Imagine all the bets Sting could have made three years ago when he walked away from the Police, the first superstar band to emerge from the British new-wave scene of the late '70s.
Anyone with a sense of rock history or even a modestly cynical view of human nature would have been willing to put up a week's wages that Sting would eventually rejoin the other members for a worldwide reunion tour. If the fortune waiting at box offices around the world didn't tempt him, surely sentiment would. Who can resist the love of a million fans?
Those betting on a reunion would have been willing to double their stake last year when Sting teamed up with his old Police mates (drummer Stewart Copeland and guitarist Andy Summers) for three benefit performances on the Amnesty International tour.
The speculation--even among associates of the band--was that Sting would get so caught up in the emotion of the mini-reunion that he would agree to hit the road one final time with the Police.
After all, he had already exorcised his need for artistic independence with "The Dream of the Blue Turtles," his highly acclaimed 1985 solo album. What more was there to prove? The only questions seemed to be when and where the tour would start.
But Sting has so far defied the odds. Instead of joining a reunion tour, he dropped out of sight for several months to work on a second solo album. That collection, a two-record set titled ". . . Nothing Like the Sun" and due in stores Tuesday, is an extraordinary work that may finally convince doubting rock fans that a strong artistic heart is compatible with that handsome face.
One of the criticisms of "Blue Turtles" was that Sting--whose seductive eyes and million-dollar cheekbones make him one of rock's most popular pinups--is too much of a rock 'n' roll aristocrat to be taken seriously as a social commentator. And there were a few clumsy moments on that first solo album.
This time, however, Sting's social views--highlighted by the poignant "They Dance Alone," a song of courage and hope inspired by his involvement with Amnesty International--are more assured. The best moments of this carefully designed and purposeful album, which also offers moments of humor and unusual tenderness, recall the joyful musicality and sophisticated grace of Paul Simon's triumphant "Graceland" (see Chris Willman's review on this page).
Few things can be taken for granted in the volatile world of pop music, but it looks like it's also time to pay up on those Police reunion bets.
"To me, the Amnesty tours were definitely the Police's way of saying goodby," Sting said recently, sitting in an office on the A&M Records lot in Hollywood. "There had been constant offers to get back together, and the longer we stayed away the bigger the offers became. But I just wasn't interested. We had done it.

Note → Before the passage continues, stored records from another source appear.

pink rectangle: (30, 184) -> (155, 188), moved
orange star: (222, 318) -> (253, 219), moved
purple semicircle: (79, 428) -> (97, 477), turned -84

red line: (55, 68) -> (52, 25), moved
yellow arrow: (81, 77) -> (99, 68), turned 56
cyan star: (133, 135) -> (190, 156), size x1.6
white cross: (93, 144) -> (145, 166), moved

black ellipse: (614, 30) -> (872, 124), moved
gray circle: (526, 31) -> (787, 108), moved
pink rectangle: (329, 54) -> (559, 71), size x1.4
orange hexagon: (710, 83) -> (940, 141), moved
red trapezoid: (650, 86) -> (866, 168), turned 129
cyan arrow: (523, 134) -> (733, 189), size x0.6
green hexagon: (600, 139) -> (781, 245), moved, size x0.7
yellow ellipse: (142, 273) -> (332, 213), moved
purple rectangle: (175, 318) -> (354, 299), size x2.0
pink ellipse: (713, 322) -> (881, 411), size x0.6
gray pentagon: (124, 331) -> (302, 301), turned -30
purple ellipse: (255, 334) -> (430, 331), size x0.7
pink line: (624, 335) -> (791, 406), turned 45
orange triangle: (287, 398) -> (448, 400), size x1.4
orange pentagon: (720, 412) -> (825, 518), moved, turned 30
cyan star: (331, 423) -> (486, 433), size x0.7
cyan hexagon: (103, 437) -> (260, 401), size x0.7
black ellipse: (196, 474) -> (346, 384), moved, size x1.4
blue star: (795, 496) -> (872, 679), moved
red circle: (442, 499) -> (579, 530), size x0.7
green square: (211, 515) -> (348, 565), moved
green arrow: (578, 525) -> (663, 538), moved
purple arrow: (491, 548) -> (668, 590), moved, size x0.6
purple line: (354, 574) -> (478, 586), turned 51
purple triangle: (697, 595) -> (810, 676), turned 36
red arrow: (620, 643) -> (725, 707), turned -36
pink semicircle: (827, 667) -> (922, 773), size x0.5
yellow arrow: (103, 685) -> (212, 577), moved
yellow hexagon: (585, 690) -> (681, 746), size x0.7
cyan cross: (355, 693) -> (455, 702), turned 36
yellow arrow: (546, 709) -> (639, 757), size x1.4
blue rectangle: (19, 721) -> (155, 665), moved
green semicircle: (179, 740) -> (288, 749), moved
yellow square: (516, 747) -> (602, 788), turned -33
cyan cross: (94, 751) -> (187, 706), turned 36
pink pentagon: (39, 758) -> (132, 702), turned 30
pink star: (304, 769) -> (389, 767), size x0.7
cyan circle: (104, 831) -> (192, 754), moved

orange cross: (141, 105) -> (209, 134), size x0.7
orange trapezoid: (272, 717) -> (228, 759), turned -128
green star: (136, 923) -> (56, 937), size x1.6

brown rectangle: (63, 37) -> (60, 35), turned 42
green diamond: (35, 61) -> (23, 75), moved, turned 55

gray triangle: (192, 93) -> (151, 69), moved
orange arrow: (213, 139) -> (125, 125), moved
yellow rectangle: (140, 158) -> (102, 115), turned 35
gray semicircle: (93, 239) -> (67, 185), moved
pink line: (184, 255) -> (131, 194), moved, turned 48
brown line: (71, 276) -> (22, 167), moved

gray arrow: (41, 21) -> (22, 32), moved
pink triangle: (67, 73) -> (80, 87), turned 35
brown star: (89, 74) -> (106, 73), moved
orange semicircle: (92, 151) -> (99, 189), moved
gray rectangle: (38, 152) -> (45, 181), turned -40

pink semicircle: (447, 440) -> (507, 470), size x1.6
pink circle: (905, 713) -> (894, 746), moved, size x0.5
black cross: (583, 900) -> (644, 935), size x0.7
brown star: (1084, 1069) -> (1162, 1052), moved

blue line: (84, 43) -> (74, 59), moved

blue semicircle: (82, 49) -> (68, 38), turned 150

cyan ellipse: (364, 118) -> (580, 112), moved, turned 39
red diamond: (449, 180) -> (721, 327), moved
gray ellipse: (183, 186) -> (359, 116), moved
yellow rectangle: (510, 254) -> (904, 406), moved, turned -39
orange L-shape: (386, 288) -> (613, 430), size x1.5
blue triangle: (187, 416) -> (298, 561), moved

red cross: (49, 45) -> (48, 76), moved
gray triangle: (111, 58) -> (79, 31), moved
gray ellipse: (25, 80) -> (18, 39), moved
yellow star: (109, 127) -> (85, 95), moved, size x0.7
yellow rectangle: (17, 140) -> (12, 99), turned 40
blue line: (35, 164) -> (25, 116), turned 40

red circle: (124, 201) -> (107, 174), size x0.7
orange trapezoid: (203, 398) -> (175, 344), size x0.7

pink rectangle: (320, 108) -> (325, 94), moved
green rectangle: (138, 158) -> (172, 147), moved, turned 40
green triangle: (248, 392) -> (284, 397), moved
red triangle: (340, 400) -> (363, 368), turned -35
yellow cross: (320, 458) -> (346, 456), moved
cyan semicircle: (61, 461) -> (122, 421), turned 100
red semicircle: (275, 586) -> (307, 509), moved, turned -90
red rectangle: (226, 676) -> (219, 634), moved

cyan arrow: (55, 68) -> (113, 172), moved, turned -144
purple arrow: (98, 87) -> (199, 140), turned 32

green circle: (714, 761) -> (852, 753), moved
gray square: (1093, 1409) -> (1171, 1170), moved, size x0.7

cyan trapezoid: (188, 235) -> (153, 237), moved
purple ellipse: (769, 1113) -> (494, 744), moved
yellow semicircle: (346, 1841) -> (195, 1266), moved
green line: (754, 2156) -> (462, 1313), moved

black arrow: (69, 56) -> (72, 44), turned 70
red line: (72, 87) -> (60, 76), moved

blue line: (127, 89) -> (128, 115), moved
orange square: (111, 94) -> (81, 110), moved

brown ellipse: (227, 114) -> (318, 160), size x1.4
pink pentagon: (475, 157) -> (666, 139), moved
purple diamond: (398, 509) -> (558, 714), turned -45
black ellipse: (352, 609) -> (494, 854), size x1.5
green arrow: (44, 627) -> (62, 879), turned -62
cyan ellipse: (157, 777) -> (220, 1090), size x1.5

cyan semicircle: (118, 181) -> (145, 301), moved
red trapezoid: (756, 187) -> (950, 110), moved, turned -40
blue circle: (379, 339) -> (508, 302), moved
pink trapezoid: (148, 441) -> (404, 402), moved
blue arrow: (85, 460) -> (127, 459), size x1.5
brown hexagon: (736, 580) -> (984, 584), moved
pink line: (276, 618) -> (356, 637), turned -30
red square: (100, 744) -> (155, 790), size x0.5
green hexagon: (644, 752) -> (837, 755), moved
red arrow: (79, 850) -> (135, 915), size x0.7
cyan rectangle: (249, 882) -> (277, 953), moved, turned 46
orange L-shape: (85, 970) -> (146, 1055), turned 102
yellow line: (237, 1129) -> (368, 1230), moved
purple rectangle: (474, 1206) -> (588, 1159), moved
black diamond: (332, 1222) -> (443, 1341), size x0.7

"We achieved what a band sets out to do, we had played Shea Stadium and sold millions of records. To do it again would just be boring and repetitious."
So why get together even on the Amnesty tour?
"I felt it would be nice to say goodby properly and the Amnesty shows meant we could say goodby for a good cause. It allowed us to feel good about bowing out as opposed to just cashing our chips in and saying let's make as much money as we can. . . . I have too much respect for what the band did to sell it like that."
Gordon Matthew Sumner--Sting's real name--is one of rock's most articulate figures. The son of a milkman, Sting grew up in a working-class section of Newcastle, a heavily industrialized town in England. He recognized early that education was a key to a better life and he became an avid reader, eventually obtaining a teaching degree from a local college. Married early, Sting taught English in a convent school in Newcastle before moving to London to pursue a career in music.
Sting played jazz in those days, rather than rock, and made some extra money as a model. The Police was formed in 1977, and the group's recording of "Roxanne," a reggae-flavored rock ballad, was a hit in both the United States and England in 1979. By the time the group's "Synchronicity" album was released in 1983, the band was well on its way to becoming the biggest draw in rock. More than 55,000 fans saw the Police at Hollywood Park in Inglewood. By the following spring, however, the Police--citing internal pressure and fatigue--called it quits.
Sting surprised fans of the band in "Blue Turtles" by returning somewhat to his jazz roots, teaming up on the album and tour with such respected musicians as saxophonist Branford Marsalis and keyboardist Kenny Kirkland.
As speculation flourished after the mini-reunion, Sting (who is divorced and now lives in England with actress Trudie Styler and their two children) settled in a New York apartment to write the songs for the new album.